Anyway, things were coming along swimmingly - tracks were starting to take shape, everything was looking good... but this was all on my desktop PC. Tuesday night, I decided to give it a whirl on the laptop, just to see how it would work. Good thing I checked, 'cause what do you know, the laptop is simply NOT gutsy enough to handle even the most cut-down set!!
PANIC! WTF DO I DO!!
I started playing around with some latency settings, but no matter what I did, I was still sitting at about 60% CPU utilization, and was getting dropouts, weird audible glitches, and the odd nasty highpitched whine. After experimenting for a few hours, I figured out that over 20% of the CPU use was Battery2! When I removed it from Live, suddenly CPU usage went down to about 38%, and the audio glitches completely stopped.
So there came the question - with my music style I have to play back short samples a lot. I could use Ableton's free sampler 'Impulse', but that's only eight samples per track in Live, and I really don't want to have to have like 20 tracks just for samples. I could render the samples out to audio clips, but as the set is currently in development, I really need to maintain the flexibility to change the patterns.
Basically, I needed a software MPC replacement that could hold a tonne of samples on a single channel, took very little CPU, was stable and sounded good, had good control over the individual samples' sound (filters, envelopes, etc), and preferably that had a slightly better sequencing interface than the (*yuck*) Live piano roll. Don't get me wrong, the piano roll is great, just not for drum maps! Live could really use another MIDI sequencing interface or three... or better yet the ability to route MIDI out of VSTi's, so you could use VST MIDI sequencers.
Anyway, as I was wondering where I was going to find this magic software that'd do all the functions of an MPC, it suddenly dawned on me... there's already an MPC sitting right there. :)
So yeah. The new rig seems to be stabilizing as: SH-101, x0xb0x and Nord Micro Modular for synths, MPC1000 for drum sequencing, MIDI sequencing and one-shot samples, Ableton Live for looped samples and mixing of all audio sources (via MOTU 828mkII and Behringer BFR2000 control surface). Simple, straight forward, and makes sense. It's not as cut down as I would have liked, but we'll see - maybe there'll be more changes in the future, but for this upcoming show at least this setup should kick major ass.

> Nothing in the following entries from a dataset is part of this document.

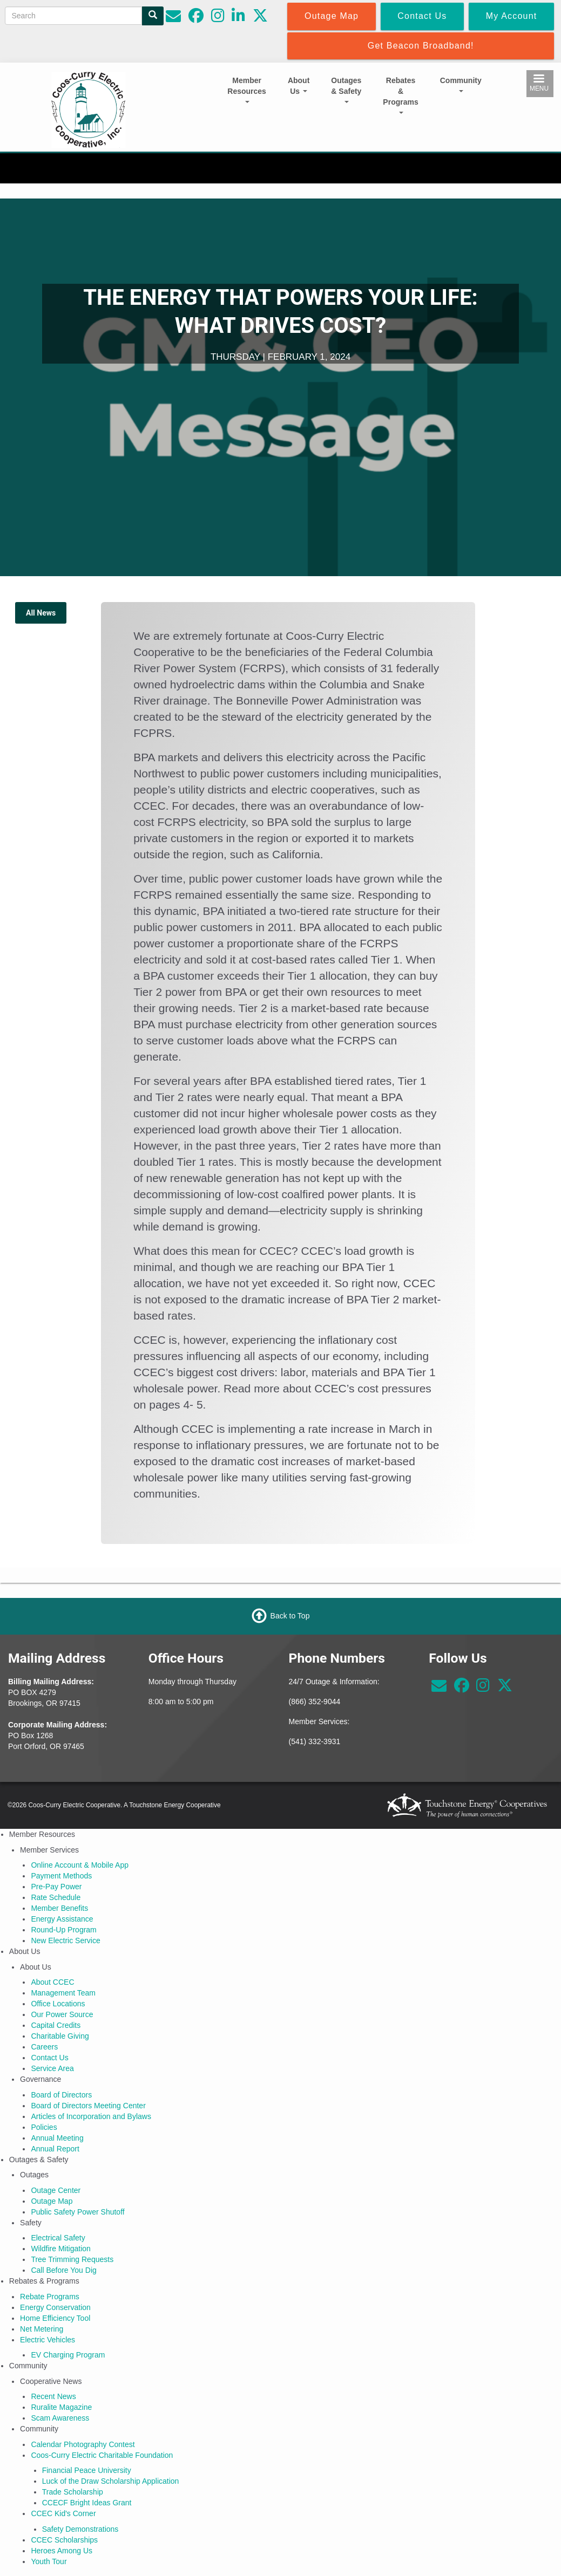 Image resolution: width=561 pixels, height=2576 pixels. Describe the element at coordinates (52, 2068) in the screenshot. I see `Service Area` at that location.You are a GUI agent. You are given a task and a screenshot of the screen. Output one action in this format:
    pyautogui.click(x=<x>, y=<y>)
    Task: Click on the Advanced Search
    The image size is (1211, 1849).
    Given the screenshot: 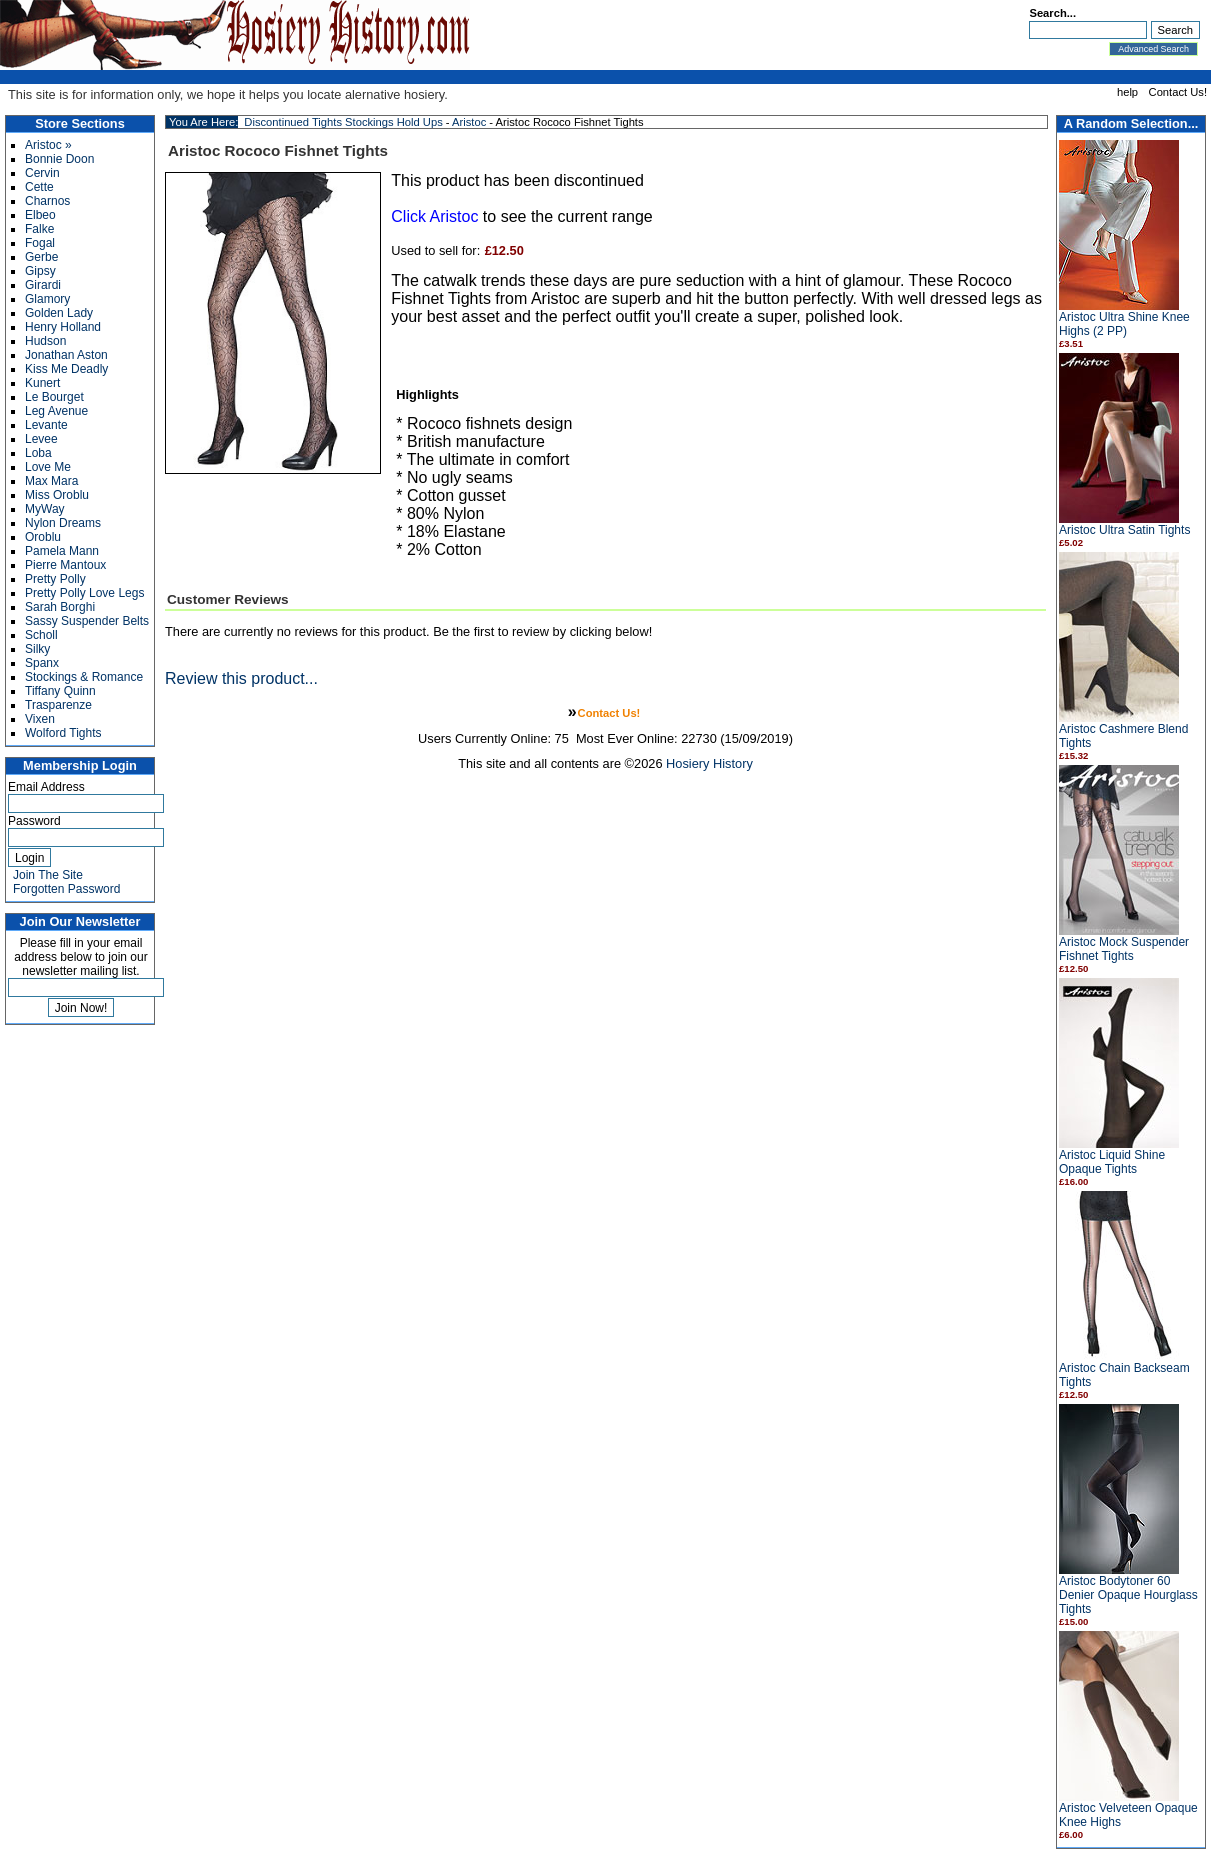 What is the action you would take?
    pyautogui.click(x=1153, y=49)
    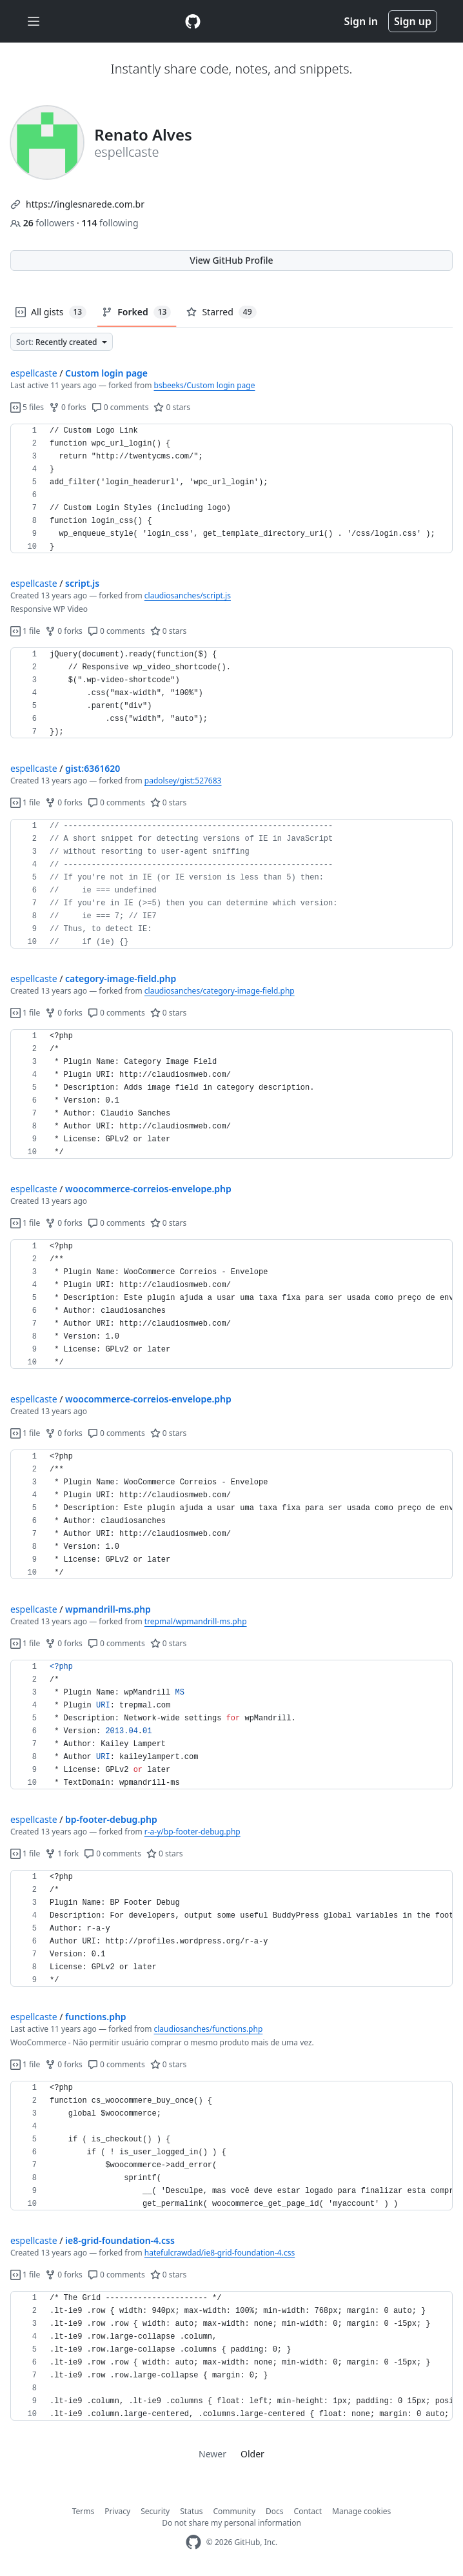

Anyway, fortunately I've been saving all the audio I'm working on, so all the percussive loops and basslines and kicks are still useful... though I've basically fucked myself out of the last two weekend's worth of working on sequencing and arrangement. Oh well, at least I know now, and I have a clear path forward - I have a *lot* of work to do, but at least it's all set out in front of me. I've got just under two months to get a full hour of music together, rehearsed and awesome, so expect more posts here in the near future. :) Goddamn, doing live-pa is a lot of work!
Oh - one final note - if you're looking for a good software EQ, check out Elemental Audio's "Eqium", it's fucking *awesome*. It sounds great, super easy to use, and it's lightweight enough to use on every channel. I've been using the demo tonnes, and I think I'm actually going to buy it - this will be the first VST I've ever bought!